エージェントベースのシミュレーションでは、エージェントと呼ばれるアクティブなエンティティを設定し、その動作を定義する必要があります。 それらは、人、家庭、車両または機器、製品や企業などが考えられます。システム内で、それらの間の接続が確立し、環境変数を設定することでシミュレーションを実行することが出来ます。システムのグローバルなダイナミクスは、設定された複数のエージェントの行動の相互作用で表現されます。

AnyLogicは、妥協のない結果を得るために、プロフェッショナルなエージェントベース、ディスクリートイベント及びシステムダイナミクスの各方法論を全て含んでおり、それぞれの方法論を組み合わせてモデル化することが出来ます。

エージェントベースモデリングは現実世界をモデル化する新しいモデリング手法です

従来のモデル化アプローチ(ディスクリートイベントやシステムダイナミクス)では、従業員、顧客、製品、設備および機器等は数量として定義され、受動エンティティ又はプロセスのリソースとして扱われます。

システムダイナミクスモデルでは、多くの仮定が必要です。

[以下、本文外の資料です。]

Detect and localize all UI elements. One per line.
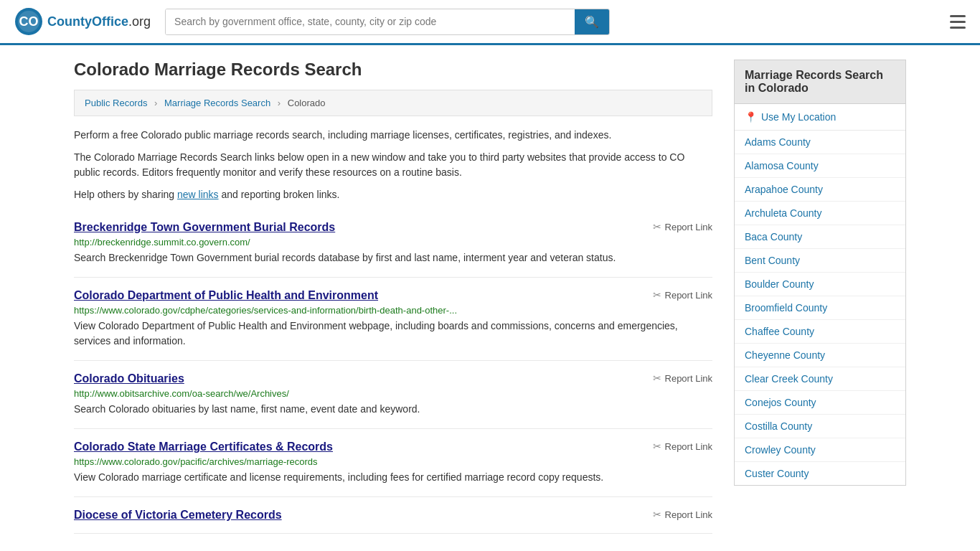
sidebar: Marriage Records Search in Colorado 📍 Us… [734, 60, 906, 534]
result-title[interactable]: Breckenridge Town Government Burial Reco… [74, 221, 335, 234]
sidebar-county-link[interactable]: Cheyenne County [735, 344, 905, 367]
result-title[interactable]: Colorado Obituaries [74, 372, 184, 385]
result-description: Search Colorado obituaries by last name,… [74, 402, 712, 417]
report-link-button[interactable]: ✂ Report Link [653, 372, 712, 384]
sidebar-county-link[interactable]: Adams County [735, 131, 905, 154]
breadcrumb: Public Records › Marriage Records Search… [74, 90, 712, 116]
result-description: View Colorado Department of Public Healt… [74, 319, 712, 349]
breadcrumb-sep-2: › [278, 98, 281, 108]
menu-line [950, 15, 966, 17]
result-title[interactable]: Colorado State Marriage Certificates & R… [74, 441, 333, 453]
result-url[interactable]: http://breckenridge.summit.co.govern.com… [74, 237, 712, 248]
menu-button[interactable] [950, 15, 966, 29]
sidebar-county-link[interactable]: Alamosa County [735, 154, 905, 178]
result-title[interactable]: Diocese of Victoria Cemetery Records [74, 509, 282, 522]
report-icon: ✂ [653, 509, 661, 520]
logo[interactable]: CO CountyOffice.org [14, 7, 151, 36]
breadcrumb-sep: › [154, 98, 157, 108]
sidebar-county-link[interactable]: Arapahoe County [735, 178, 905, 202]
intro-paragraph-3: Help others by sharing new links and rep… [74, 187, 712, 202]
report-link-button[interactable]: ✂ Report Link [653, 509, 712, 520]
sidebar-county-link[interactable]: Bent County [735, 249, 905, 273]
result-header: Colorado Obituaries ✂ Report Link [74, 372, 712, 385]
sidebar-county-link[interactable]: Conejos County [735, 391, 905, 415]
sidebar-title: Marriage Records Search in Colorado [734, 60, 906, 104]
result-item: Diocese of Victoria Cemetery Records ✂ R… [74, 497, 712, 534]
sidebar-county-link[interactable]: Custer County [735, 462, 905, 485]
menu-line [950, 21, 966, 23]
breadcrumb-current: Colorado [288, 98, 326, 108]
result-description: Search Breckenridge Town Government buri… [74, 250, 712, 265]
new-links-link[interactable]: new links [177, 189, 219, 200]
sidebar-county-link[interactable]: Chaffee County [735, 320, 905, 344]
sidebar-county-link[interactable]: Boulder County [735, 273, 905, 296]
sidebar-county-link[interactable]: Baca County [735, 225, 905, 249]
report-link-button[interactable]: ✂ Report Link [653, 221, 712, 232]
menu-line [950, 27, 966, 29]
sidebar-county-link[interactable]: Broomfield County [735, 296, 905, 320]
report-icon: ✂ [653, 289, 661, 301]
result-header: Colorado State Marriage Certificates & R… [74, 441, 712, 453]
sidebar-location: 📍 Use My Location [735, 104, 905, 131]
county-links-list: Adams CountyAlamosa CountyArapahoe Count… [735, 131, 905, 485]
result-item: Colorado Department of Public Health and… [74, 278, 712, 361]
sidebar-county-link[interactable]: Crowley County [735, 438, 905, 462]
logo-text: CountyOffice.org [47, 14, 151, 29]
sidebar-county-link[interactable]: Clear Creek County [735, 367, 905, 391]
report-icon: ✂ [653, 441, 661, 452]
result-header: Breckenridge Town Government Burial Reco… [74, 221, 712, 234]
result-url[interactable]: https://www.colorado.gov/cdphe/categorie… [74, 305, 712, 316]
result-url[interactable]: https://www.colorado.gov/pacific/archive… [74, 456, 712, 467]
report-icon: ✂ [653, 221, 661, 232]
result-url[interactable]: http://www.obitsarchive.com/oa-search/we… [74, 388, 712, 399]
sidebar-county-link[interactable]: Costilla County [735, 415, 905, 438]
report-link-button[interactable]: ✂ Report Link [653, 289, 712, 301]
intro-paragraph-2: The Colorado Marriage Records Search lin… [74, 150, 712, 180]
intro-paragraph-1: Perform a free Colorado public marriage … [74, 128, 712, 143]
main-content: Colorado Marriage Records Search Public … [74, 60, 712, 534]
breadcrumb-public-records[interactable]: Public Records [85, 98, 147, 108]
breadcrumb-marriage-records-search[interactable]: Marriage Records Search [164, 98, 270, 108]
result-item: Colorado State Marriage Certificates & R… [74, 429, 712, 497]
sidebar-county-link[interactable]: Archuleta County [735, 202, 905, 225]
result-header: Colorado Department of Public Health and… [74, 289, 712, 302]
report-icon: ✂ [653, 372, 661, 384]
result-item: Colorado Obituaries ✂ Report Link http:/… [74, 361, 712, 429]
use-my-location-link[interactable]: Use My Location [761, 111, 836, 123]
logo-icon: CO [14, 7, 43, 36]
page-title: Colorado Marriage Records Search [74, 60, 712, 80]
search-bar: 🔍 [165, 9, 610, 35]
location-pin-icon: 📍 [745, 111, 757, 123]
svg-text:CO: CO [19, 14, 39, 29]
report-link-button[interactable]: ✂ Report Link [653, 441, 712, 452]
result-header: Diocese of Victoria Cemetery Records ✂ R… [74, 509, 712, 522]
search-input[interactable] [166, 9, 575, 34]
page-container: Colorado Marriage Records Search Public … [60, 45, 920, 548]
result-title[interactable]: Colorado Department of Public Health and… [74, 289, 378, 302]
result-description: View Colorado marriage certificate and l… [74, 470, 712, 485]
result-item: Breckenridge Town Government Burial Reco… [74, 209, 712, 278]
results-list: Breckenridge Town Government Burial Reco… [74, 209, 712, 534]
site-header: CO CountyOffice.org 🔍 [0, 0, 980, 45]
sidebar-section: 📍 Use My Location Adams CountyAlamosa Co… [734, 104, 906, 486]
search-button[interactable]: 🔍 [575, 9, 609, 34]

例えば、「R&Dに120人の従業員がおり、新製品を年間約20製品設計できます」、または「出荷能力が1200台/月分のトラックを保有しており、年5% のトラックを置き換える必要がある」等の抽象度の高い設定をします。

一方、ディスクリートイベントモデルは、コールセンターを例にとると、「顧客がコールセンターに電話をかけ、Aのオペレーターによって処理されます。処理時間は平均2分、その後20% 通話をエスカレーションする必要がある…」などプロセス重視のモデルとなります。

Agent Based Simulation Modeling

これらの二つのアプローチは、スプレッドシートベースのモデリングよりも強力で、それらは組織のダイナミクスと非線形性を捉えることができますが、個々のエンティティの独特な構成と複雑な関係は無視しています。 たとえば、顧客が購入決定をする前に家族に相談するとか、定期点検スケジュールを加味した、個々の航空機の可用性等のパラメータを、これら二つのアプローチでは考慮することが出来ません。

エージェントベースのアプローチでは、個々のオブジェクト、その動作、およびそれらの相互作用に直接焦点を当てるため、これらの制限はありません。したがって、エージェントベースのモデルは、実際には現実世界の関係を反映する、相互作用するオブジェクトのセットと考えられます。 その結果、エージェントベースのモデリングは、今日のビジネスや社会システムの複雑さを理解し管理するための自然な方法となり得ます。

エージェントベースモデリングでビックデータを有効利用する

今日の企業や政府機関は、CRM、ERP、HRなどのデータベースに大量のデータを蓄積しています。 エージェントベースのモデリングは、それらのデータを有効活用する強力な方法論です。 個人を特徴とするエージェントベースモデルは、消費者の習慣、機器の故障、ビジネスプロセスのタイミング、健康関連のデータ等のパーソナライズされた特性や行動を、これらのデータベースから直接読み取ることができ、その情報を基にシナリオのモデル化、予測、比較、及び可視化等の最新の方法を提供することで、戦略の最適化を実現します。

エージェントベースモデルとマルチメソッドモデル

AnyLogicは、エージェントベースのモデルを構築するためのソフトウェアです。 さらに、エージェントベースのモデルは、妥協のないモデリングのために、ディスクリートイベントモデルやシステムダイナミクスモデルと組み合わせてシミュレーションを実行することができます。 例えば、エージェントとしてサプライチェーン上でモデル化されている倉庫の内部ロジックをディスクリートイベントでモデル化したり、システムダイナミクスロジックによってモデル化された市場モデルの顧客行動をトリガーにしたモデルを作成することが出来ます。